De la terreur, des massacres et des déportations de son peuple dans la Turquie ottomane, Ovsanna conserve une foule d'images et de détails qu'elle raconte avec fougue. Elle est née en 1907 à Adabazar, situé à une centaine de kilomètres à l'est d'Istanbul, et a grandi dans une belle demeure, trois étages avec jardin. La ville, à l'époque, est un centre important pour le commerce et l'artisanat, et la population arménienne (12 500 personnes environ en 1914) y représente plus de la moitié des habitants. Ovsanna se souvient que « même les Grecs et les Turcs y parlaient arménien ». Son père tient un bar, qui fait aussi office de salon de coiffure et de cabinet d'arracheur de dents. Elle y boit le thé, le matin, avant de partir à l'école.

D'ISTANBUL À MARSEILLE

Ovsanna a 8 ans en 1915 lorsque, en pleine guerre, le gouvernement jeune-turc lance l'ordre de déportation des Arméniens. « C'était un dimanche, la mère d'Ovsanna rentrait de l'église. Le curé venait d'annoncer que la ville devait être vidée en trois jours, quartier par quartier », raconte Frédéric, le petit-fils de la survivante et dépositaire de la mémoire familiale.

A pied, les convois se mettent en branle vers le sud et l'est. Ovsanna, ses parents, son frère, ses oncles, tantes et cousins arrivent à Eskisehir, où on les entasse dans un train. C'est dans des wagons à bestiaux que des milliers d'Arméniens seront ainsi envoyés vers les déserts de Syrie. Mais le train qui transporte la famille s'arrête en chemin, à la gare de Cay, près d'Afyon. On leur ordonne d'y dresser un campement de fortune. Les centres de triage plus en aval sont engorgés. Ils seront finalement dispersés, deux ans plus tard, et partent se cacher dans la campagne des environs. Ovsanna a alors une dizaine d'années.

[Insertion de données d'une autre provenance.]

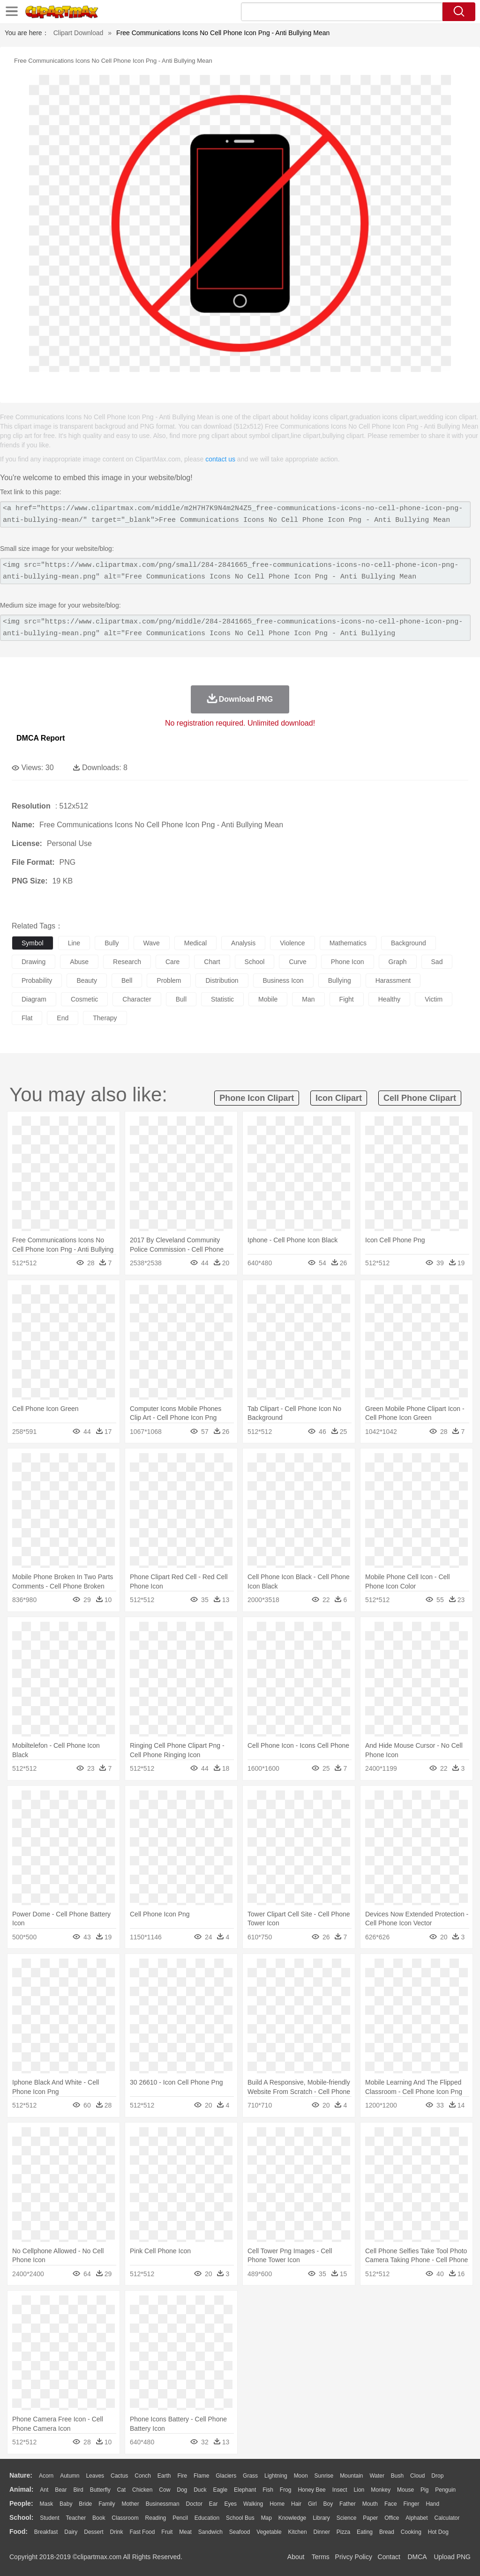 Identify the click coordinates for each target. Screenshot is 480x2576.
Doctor (194, 2504)
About (296, 2557)
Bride (85, 2504)
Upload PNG (452, 2557)
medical (195, 943)
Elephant (245, 2490)
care (172, 961)
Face (390, 2504)
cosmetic (84, 999)
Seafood (239, 2532)
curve (297, 961)
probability (37, 980)
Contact (389, 2557)
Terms (321, 2557)
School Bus (240, 2518)
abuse (79, 961)
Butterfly (100, 2490)
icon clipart (338, 1098)
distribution (221, 980)
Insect (339, 2490)
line (74, 943)
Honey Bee (311, 2490)
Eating (365, 2532)
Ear (213, 2504)
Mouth (370, 2504)
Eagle (220, 2490)
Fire (182, 2475)
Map (266, 2518)
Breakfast (46, 2532)
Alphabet (416, 2518)
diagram (34, 999)
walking (253, 2504)
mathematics (348, 943)
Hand (432, 2504)
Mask (46, 2504)
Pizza (343, 2532)
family (106, 2504)
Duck (200, 2490)
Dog (182, 2490)
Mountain (351, 2475)
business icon (283, 980)
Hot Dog (438, 2532)
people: (21, 2503)
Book (98, 2518)
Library (321, 2518)
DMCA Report (40, 738)
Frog (286, 2490)
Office (391, 2518)
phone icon (347, 961)
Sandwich (210, 2532)
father (347, 2504)
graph (398, 961)
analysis (243, 943)
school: (21, 2517)
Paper (370, 2518)
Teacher (76, 2518)
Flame (201, 2475)
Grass (250, 2475)
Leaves (95, 2475)
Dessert (93, 2532)
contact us (220, 459)
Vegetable (268, 2532)
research (127, 961)
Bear (61, 2490)
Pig (424, 2490)
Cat (121, 2490)
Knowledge (292, 2518)
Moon (301, 2475)
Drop (437, 2475)
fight (346, 999)
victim (433, 999)
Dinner (322, 2532)
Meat (185, 2532)
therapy (105, 1018)
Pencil (180, 2518)
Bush (397, 2475)
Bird (78, 2490)
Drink (116, 2532)
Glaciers (226, 2475)
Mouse (405, 2490)
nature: (20, 2475)
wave (151, 943)
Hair (296, 2504)
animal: (21, 2489)
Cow (164, 2490)
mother (130, 2504)
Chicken (142, 2490)
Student (49, 2518)
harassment (393, 980)
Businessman (163, 2504)
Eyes (230, 2504)
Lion (359, 2490)
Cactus (119, 2475)
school (255, 961)
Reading (155, 2518)
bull (181, 999)
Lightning (275, 2475)
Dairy (70, 2532)
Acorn (46, 2475)
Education (207, 2518)
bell (126, 980)
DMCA (416, 2557)
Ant (44, 2490)
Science (347, 2518)
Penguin (445, 2490)
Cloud (417, 2475)
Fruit (166, 2532)
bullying (339, 980)
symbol (33, 943)
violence (292, 943)
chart (212, 961)
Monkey (380, 2490)
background (408, 943)
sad (437, 961)
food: (18, 2531)
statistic (222, 999)
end (62, 1018)
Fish (267, 2490)
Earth (164, 2475)
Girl (312, 2504)
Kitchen (297, 2532)
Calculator (447, 2518)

Avec l'armistice, en 1918, les survivants tentent de rentrer. La famille d'Ovsanna retrouve sa maison calcinée, finit par repartir, sous la pression des nouveaux occupants, turcs, de la ville. L'exode se poursuit, d'abord vers Istanbul. En 1924, les oncles, tantes et cousins embarquent pour les Etats-Unis. Quatre ans plus tard, la jeune femme monte sur un bateau à destination de Marseille. « Nous sommes arrivés en décembre, sous la neige », dit-elle. Comme tant d'autres – 10 % de la population marseillaise est composée de descendants de rescapés du génocide arménien –, elle s'installe, fait un peu de couture pour gagner sa vie. Elle se marie avec Zave Kaloustian, seul survivant d'une famille massacrée, ouvre une épicerie, s'offre un lopin de terre et y arrange sa maison.

« Elle nous a appris l'arménien, mais la transmission de l'histoire est venue plus tard », raconte son petit-fils. Ovsanna continue aujourd'hui à témoigner, inlassablement, pour combattre le négationnisme, toujours vivace cent ans après les massacres.